The funding for nearly all of Google and NVidia comes from enterprise services. And these services will no longer be needed by businesses. They run their own OpenClaw agent and get everything they need without the NVidia agent or service.
An example: Lets consider an OpenClaw agent called Fred that has been setup as a search tool on the internet. Fred has been given specific website search systems to do their searches in, collate and rank the results and provide feedback on what it finds. This is what Google Search currently does, with advertising to make money. Fred, is installed on a mac minim with a local llama model and some other plugins. Fred is much more accurate because Fred’s owner is very particular about what search services they use and has far greater success with his searches as well as his results.
This is a simple example. But right away, it is clear, this is a huge loss for Google revenue (advertising). Fred doesnt need it. Consider this problem on scale, as UI systems for OpenClaw improve and end up “common” for the average user - this will be the case in a few months time.
The ramifications for businesses everywhere that rely on selling a service are substantial.
There are potential ways for a business to utilize this tool, but it means changing what your business does and what it sells.
OpenClaw for Businesses
Most businesses are looking to leverage this giant wave of uptake of OpenClaw.
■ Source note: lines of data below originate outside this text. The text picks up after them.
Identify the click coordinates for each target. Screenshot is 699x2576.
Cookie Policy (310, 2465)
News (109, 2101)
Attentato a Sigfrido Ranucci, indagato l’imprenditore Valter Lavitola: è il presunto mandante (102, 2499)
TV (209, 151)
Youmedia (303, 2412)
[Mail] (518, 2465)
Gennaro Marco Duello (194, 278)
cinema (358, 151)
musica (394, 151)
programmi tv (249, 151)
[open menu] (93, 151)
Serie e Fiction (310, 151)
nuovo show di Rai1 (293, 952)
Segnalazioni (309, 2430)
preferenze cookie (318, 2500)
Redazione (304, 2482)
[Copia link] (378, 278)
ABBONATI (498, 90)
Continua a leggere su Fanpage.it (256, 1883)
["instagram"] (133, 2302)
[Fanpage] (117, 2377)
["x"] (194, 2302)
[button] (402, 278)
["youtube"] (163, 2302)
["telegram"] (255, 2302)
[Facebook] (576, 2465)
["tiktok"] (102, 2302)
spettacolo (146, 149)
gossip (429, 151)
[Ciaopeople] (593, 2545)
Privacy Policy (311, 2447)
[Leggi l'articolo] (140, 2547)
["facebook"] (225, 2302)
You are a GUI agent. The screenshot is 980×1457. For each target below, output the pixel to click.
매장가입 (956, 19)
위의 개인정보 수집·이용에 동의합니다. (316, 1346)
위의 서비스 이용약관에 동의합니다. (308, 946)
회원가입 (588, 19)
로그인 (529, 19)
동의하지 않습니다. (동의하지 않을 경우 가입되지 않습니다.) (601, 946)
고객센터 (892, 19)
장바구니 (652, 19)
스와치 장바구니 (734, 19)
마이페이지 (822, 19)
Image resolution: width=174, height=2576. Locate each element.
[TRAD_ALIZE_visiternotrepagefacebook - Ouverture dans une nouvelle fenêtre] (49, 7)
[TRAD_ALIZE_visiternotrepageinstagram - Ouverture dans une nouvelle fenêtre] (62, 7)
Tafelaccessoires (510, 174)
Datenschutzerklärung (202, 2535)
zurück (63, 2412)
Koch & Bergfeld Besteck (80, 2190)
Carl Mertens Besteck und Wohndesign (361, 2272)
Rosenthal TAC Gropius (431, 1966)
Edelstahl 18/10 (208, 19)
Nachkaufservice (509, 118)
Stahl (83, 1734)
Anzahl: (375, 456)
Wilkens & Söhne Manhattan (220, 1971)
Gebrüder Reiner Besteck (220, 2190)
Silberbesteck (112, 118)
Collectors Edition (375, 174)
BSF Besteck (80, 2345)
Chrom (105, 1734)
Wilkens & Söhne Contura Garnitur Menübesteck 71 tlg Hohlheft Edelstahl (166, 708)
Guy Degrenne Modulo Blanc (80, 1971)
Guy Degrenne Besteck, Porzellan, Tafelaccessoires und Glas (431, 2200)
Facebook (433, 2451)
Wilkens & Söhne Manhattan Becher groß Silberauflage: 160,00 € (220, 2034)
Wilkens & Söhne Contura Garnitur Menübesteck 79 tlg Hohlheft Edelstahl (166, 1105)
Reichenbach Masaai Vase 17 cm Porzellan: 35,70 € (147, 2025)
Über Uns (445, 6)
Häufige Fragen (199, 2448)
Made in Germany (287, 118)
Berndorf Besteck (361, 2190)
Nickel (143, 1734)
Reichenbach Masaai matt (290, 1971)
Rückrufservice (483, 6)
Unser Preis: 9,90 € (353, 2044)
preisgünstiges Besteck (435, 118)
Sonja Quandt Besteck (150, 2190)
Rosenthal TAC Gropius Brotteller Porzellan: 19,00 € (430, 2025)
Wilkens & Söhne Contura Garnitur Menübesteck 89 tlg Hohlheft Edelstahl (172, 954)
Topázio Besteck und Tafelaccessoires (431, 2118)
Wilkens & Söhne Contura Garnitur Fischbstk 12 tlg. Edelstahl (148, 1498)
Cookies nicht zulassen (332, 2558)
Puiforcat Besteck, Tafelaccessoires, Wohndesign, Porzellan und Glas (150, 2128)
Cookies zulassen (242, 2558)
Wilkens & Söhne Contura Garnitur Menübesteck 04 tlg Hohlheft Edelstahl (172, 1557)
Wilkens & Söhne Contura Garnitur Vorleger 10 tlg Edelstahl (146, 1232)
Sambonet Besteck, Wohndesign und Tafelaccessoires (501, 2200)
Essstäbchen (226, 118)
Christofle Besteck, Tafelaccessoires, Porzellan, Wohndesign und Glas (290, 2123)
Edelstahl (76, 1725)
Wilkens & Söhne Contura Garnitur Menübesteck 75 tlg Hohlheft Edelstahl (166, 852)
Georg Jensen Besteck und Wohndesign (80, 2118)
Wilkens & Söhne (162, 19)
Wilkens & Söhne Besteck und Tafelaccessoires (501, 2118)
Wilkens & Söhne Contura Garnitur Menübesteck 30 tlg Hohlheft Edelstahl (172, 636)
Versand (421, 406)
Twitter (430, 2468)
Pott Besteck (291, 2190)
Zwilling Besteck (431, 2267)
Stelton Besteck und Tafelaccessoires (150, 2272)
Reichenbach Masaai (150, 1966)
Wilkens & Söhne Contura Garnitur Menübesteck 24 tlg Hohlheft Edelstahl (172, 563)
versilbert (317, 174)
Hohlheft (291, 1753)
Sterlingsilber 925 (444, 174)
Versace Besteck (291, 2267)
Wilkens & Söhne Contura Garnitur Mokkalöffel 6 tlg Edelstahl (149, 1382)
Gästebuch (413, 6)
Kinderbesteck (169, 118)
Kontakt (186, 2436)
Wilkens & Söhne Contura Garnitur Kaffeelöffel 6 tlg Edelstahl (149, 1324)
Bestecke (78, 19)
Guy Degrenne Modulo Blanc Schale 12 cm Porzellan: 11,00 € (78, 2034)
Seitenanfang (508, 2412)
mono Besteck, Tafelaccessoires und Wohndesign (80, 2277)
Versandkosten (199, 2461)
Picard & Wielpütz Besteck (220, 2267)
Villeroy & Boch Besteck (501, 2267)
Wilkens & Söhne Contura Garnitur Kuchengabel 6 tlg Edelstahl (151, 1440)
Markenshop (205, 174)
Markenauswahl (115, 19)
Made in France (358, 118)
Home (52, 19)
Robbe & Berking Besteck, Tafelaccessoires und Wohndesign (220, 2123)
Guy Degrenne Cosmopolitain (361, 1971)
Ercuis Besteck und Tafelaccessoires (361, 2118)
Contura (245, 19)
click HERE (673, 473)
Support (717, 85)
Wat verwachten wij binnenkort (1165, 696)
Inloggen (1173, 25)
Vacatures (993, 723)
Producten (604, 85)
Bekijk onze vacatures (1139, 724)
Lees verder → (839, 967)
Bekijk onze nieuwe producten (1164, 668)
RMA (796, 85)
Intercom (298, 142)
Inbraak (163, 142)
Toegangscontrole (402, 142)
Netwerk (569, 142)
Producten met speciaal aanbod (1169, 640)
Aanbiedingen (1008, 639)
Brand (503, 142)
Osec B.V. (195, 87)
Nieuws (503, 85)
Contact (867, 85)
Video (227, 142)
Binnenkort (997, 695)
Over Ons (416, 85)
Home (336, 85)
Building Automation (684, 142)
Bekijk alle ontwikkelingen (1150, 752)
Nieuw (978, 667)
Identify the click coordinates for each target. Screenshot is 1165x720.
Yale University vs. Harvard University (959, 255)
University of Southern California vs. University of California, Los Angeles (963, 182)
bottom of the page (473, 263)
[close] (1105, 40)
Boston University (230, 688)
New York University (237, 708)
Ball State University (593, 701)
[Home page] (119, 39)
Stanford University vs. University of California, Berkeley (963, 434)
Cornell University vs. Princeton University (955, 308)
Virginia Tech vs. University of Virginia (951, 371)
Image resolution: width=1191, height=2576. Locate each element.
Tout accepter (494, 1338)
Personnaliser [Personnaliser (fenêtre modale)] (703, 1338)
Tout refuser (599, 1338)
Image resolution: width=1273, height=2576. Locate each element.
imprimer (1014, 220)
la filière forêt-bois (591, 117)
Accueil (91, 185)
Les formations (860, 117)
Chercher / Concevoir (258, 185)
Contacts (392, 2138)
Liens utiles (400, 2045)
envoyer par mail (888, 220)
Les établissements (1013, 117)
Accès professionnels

There are clear ways to leverage the tool from a business perspective:
- Ensure your business model is not selling an agent or service. These will be supplanted.
- Move to a data sales and data integration model for you business. OpenClaw uses data and accounts to be able to do its work. If you make your “service” a data api or data system then you can be a great provider for OpenClaw agents and thus make profits from this.
- Build your own OpenClaw agents (in safe VMs) and trial how you can develop plugins for your own business that you can sell or provide to your customers. Doing this ensures you have some control over OpenClaw interactions with your data systems.
- Ignore it alltogether - yes, this is a valid strategy. In fact, I think this is the correct strategy if you want to survive this AI storm. Build important customer oriented systems. Build strong data systems with functional and referential capabilities in a traditional form (not AI). After this mess, you will be the winner.
If a business engages in developing OpenClaw based systems it needs to spend time on security and knowledge and skills for managing the agent and its IO systems. Logging, notifications, and limits are all requirements - not suggestions.